With no alternatives, many families are left drinking contaminated water — exposing them to waterborne diseases like cholera and typhoid. For children, the consequences can be deadly.

The Hidden Link Between Water and Hunger

The connection between unsafe water and malnutrition isn’t always obvious — but it is direct.

Picture an overcrowded shelter: dozens of families sharing limited space, with no reliable clean water and few toilets. In those conditions, waterborne diseases like diarrhea and cholera spread fast. For children, this can quickly lead to malnutrition — even when food is available.

Contaminated water prevents the body from absorbing the nutrients children need to grow and stay healthy. That means malnutrition can set in — or worsen — even when children are being fed. It also means that therapeutic food programs, which Action Against Hunger uses to treat children with severe acute malnutrition, are far less effective if the child is drinking contaminated water at the same time.
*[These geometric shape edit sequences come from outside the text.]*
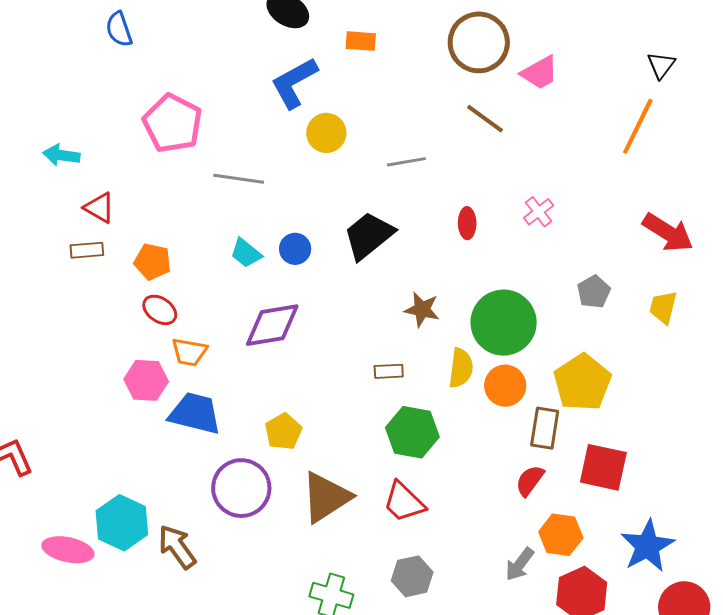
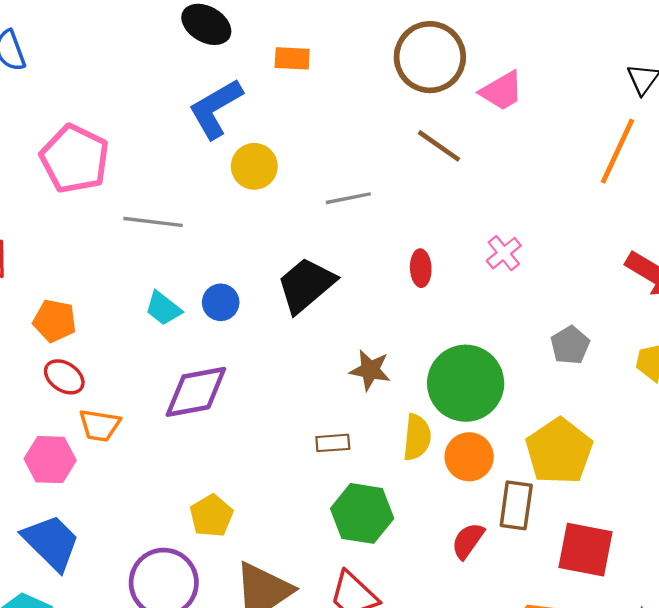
blue trapezoid: (195, 413) -> (51, 542), moved, turned 32
red semicircle: (530, 481) -> (468, 541), moved

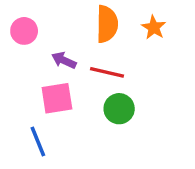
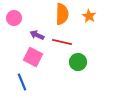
pink square: (57, 98) -> (33, 57), turned 36
green circle: (119, 109) -> (78, 62), moved

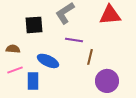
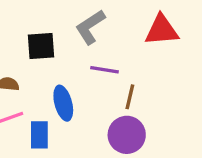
blue ellipse: (48, 61) -> (63, 103), turned 50
purple circle: (107, 81) -> (127, 135), moved

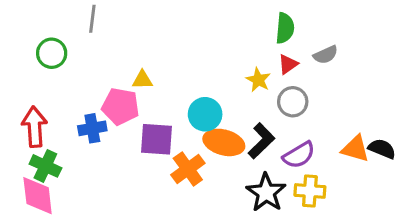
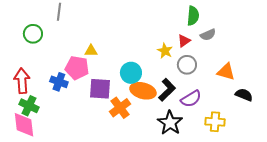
green semicircle: (285, 28) -> (193, 16), moved
blue cross: (92, 128) -> (59, 82), turned 30
orange triangle: (355, 149) -> (226, 72), moved
yellow cross: (310, 191) -> (215, 122), moved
Clean water isn’t just one part of an emergency response. It’s the foundation that makes recovery possible.

What WASH means, and why it matters

In humanitarian response, we talk about WASH: Water, Sanitation, and Hygiene. It might sound technical, but the idea is simple.
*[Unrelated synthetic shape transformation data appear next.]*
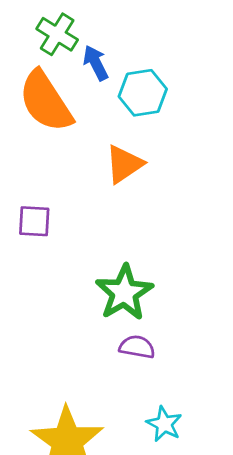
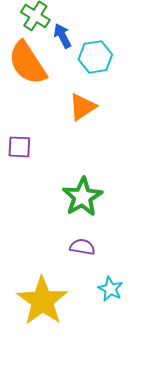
purple semicircle: (137, 347) -> (82, 247), moved

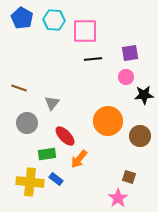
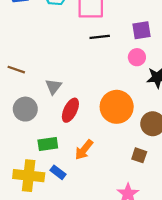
red ellipse: (65, 136) -> (70, 110), moved, turned 70
brown square: (129, 177) -> (139, 155), moved

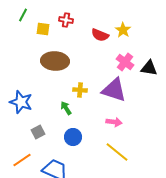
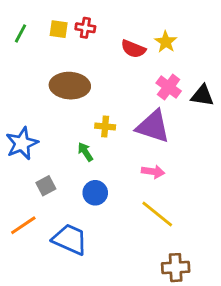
green line: (23, 15) -> (20, 33), moved
yellow square: (43, 29) -> (59, 29), moved
blue star: (21, 102) -> (22, 143), turned 30

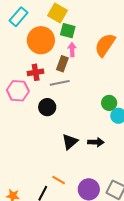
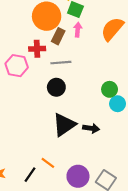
brown rectangle: (62, 64) -> (58, 36), moved
black circle: (47, 107) -> (56, 87), moved
black triangle: (70, 142) -> (64, 125), size x1.4

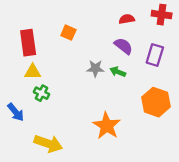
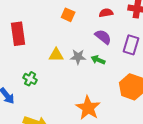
orange square: (68, 33) -> (68, 15), moved
yellow triangle: (33, 72) -> (56, 55), moved

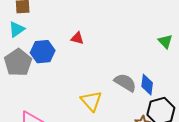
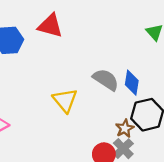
red triangle: (77, 38) -> (50, 26), size x1.6

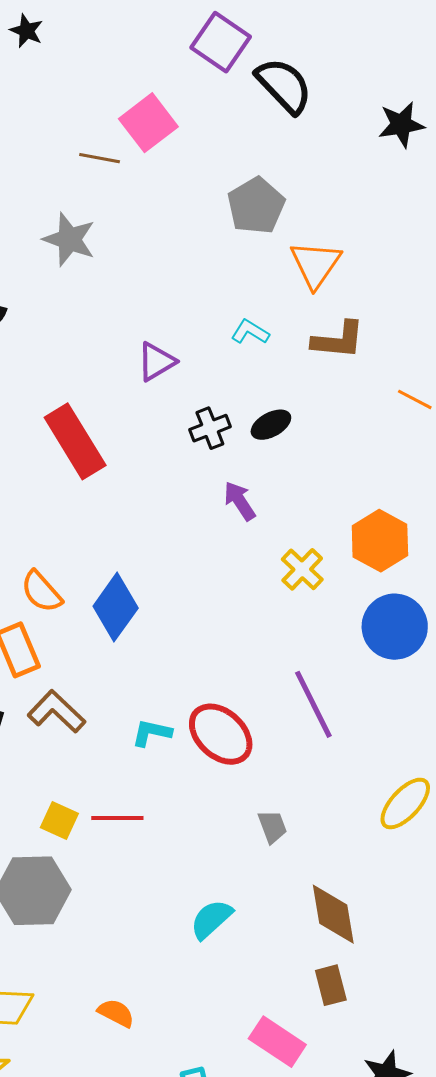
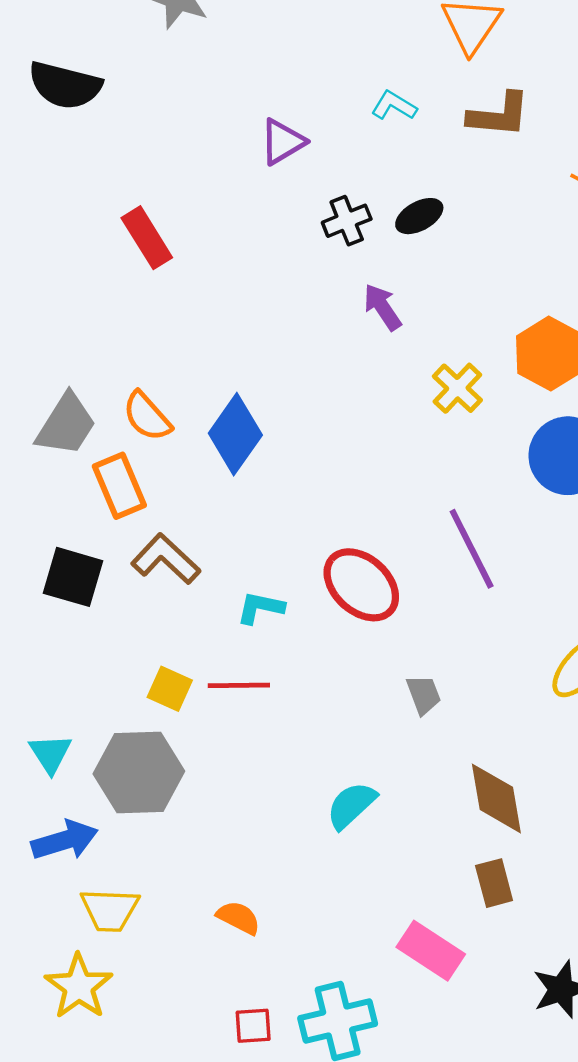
red rectangle: (75, 441) -> (147, 238), moved, size x0.7
cyan L-shape: (152, 733) -> (260, 608), moved

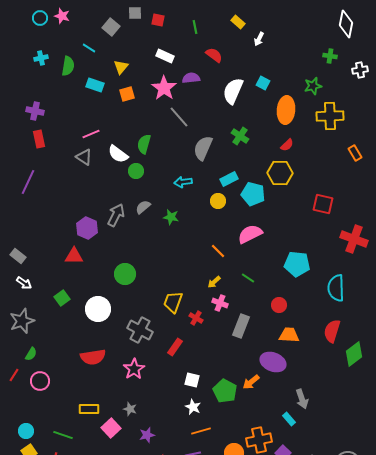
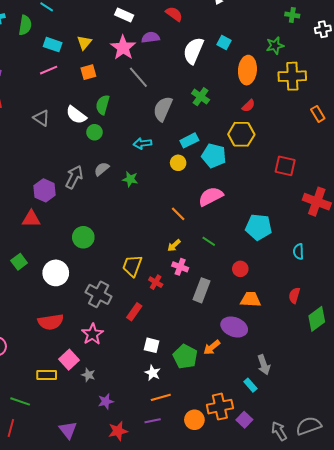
yellow triangle: (121, 67) -> (84, 43), moved
orange square: (127, 94) -> (88, 72), moved
pink line: (91, 134) -> (49, 70), moved
cyan semicircle: (336, 288) -> (298, 252), size x0.6
red semicircle: (332, 331) -> (294, 295), size x0.7
pink square: (111, 428) -> (69, 360), moved

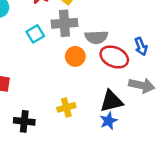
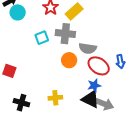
gray arrow: (142, 85) -> (104, 104), moved
black triangle: (111, 101) -> (90, 99), turned 30
blue star: (108, 121) -> (94, 85), moved

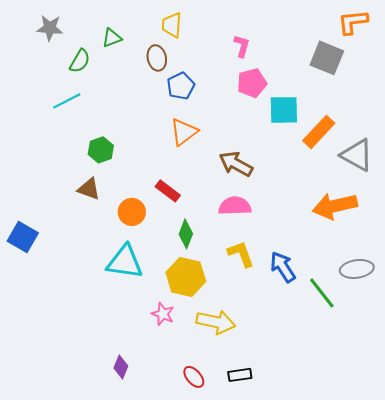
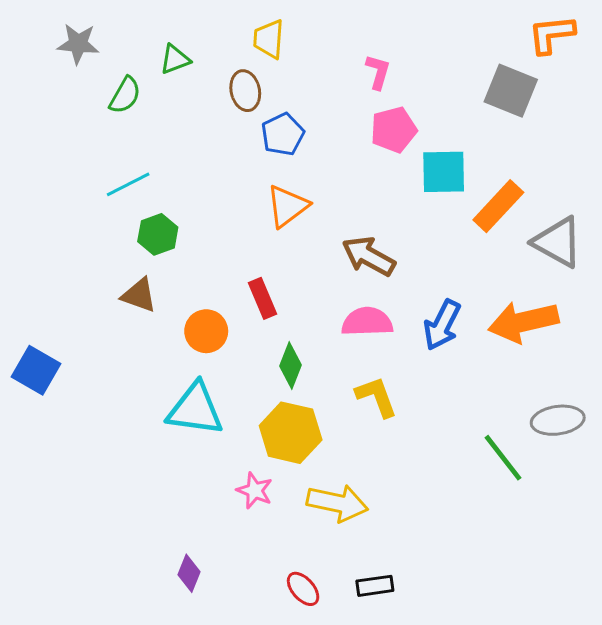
cyan line: (67, 101) -> (128, 184), moved
red rectangle: (168, 191) -> (262, 298), turned 30
blue arrow: (283, 267) -> (442, 325), moved, turned -120

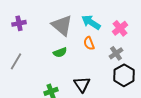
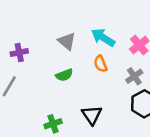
purple cross: (19, 23) -> (19, 53), moved
gray triangle: (62, 25) -> (67, 41), size x0.7

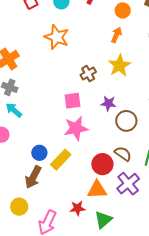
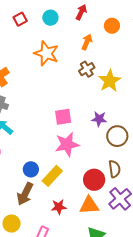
orange arrow: (116, 35) -> (87, 42), moved
brown cross: (88, 73) -> (87, 69), moved
brown semicircle: (123, 154) -> (114, 169), turned 48
red star: (77, 208) -> (59, 207), moved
Water means making sure people have access to enough clean water to drink, cook, and wash — whether that’s through repairing a pump, delivering water by truck, or providing purification tablets.

Sanitation means safe, functioning toilets and waste disposal — because without these, human waste contaminates water sources and living areas, spreading disease through entire communities.

Hygiene means giving people the knowledge and supplies — soap, handwashing facilities, menstrual hygiene products — to protect themselves and their families, even in the most difficult conditions.

Hygiene kit items that our teams is distribute to those displaced in Lebanon.

Together, these three things form the foundation of health in a crisis. Without them, diseases spread faster than any health team can respond. With them, communities can hold on until the situation stabilizes.

Action Against Hunger’s response in Lebanon

Our teams are working across Lebanon to reach vulnerable communities and displaced families with life-saving WASH support.

That means repairing and maintaining water systems so they stay functional despite the conflict. It means trucking in clean water to shelters that have lost access. It means distributing hygiene kits — including items like soap, toothbrushes, and menstrual hygiene products — so people can protect their health even in overcrowded conditions. And it means promoting hygiene practices in communities where the risk of disease outbreaks is highest.

Since the escalation of hostilities on March 2nd, we have:

  • Supported 111 collective shelters with water and sanitation services
  • Distributed 1,108 family hygiene kits
  • Distributed 371 baby hygiene kits
  • Delivered 30,012 litres of bottled water
  • Provided 176 cubic metres of water through trucking

Water is the foundation

Lebanon is a powerful reminder that hunger and water are not separate problems. You cannot treat malnutrition without clean water. You cannot keep people healthy without sanitation. And you cannot rebuild a community without first making sure its most basic needs are met.

When conflict and climate converge, water is often the first thing people lose — and the hardest thing to get back. Protecting water systems, even in the middle of a war, is one of the most effective things we can do to protect lives.